— Exercise brief —
Below is a block of records; reproduce all of them exactly and leave out any pictures.

* * *

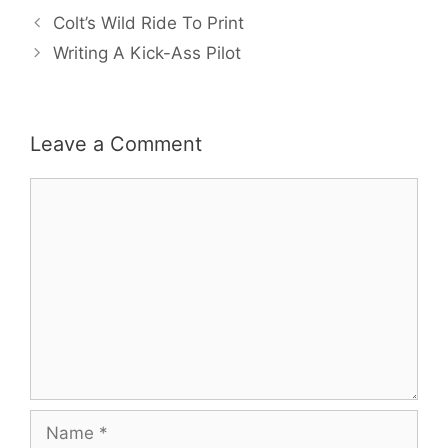
Colt’s Wild Ride To Print
Writing A Kick-Ass Pilot
Leave a Comment
Comment
Name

* * *

— Response —
Colt’s Wild Ride To Print
Writing A Kick-Ass Pilot
Leave a Comment
Comment
Name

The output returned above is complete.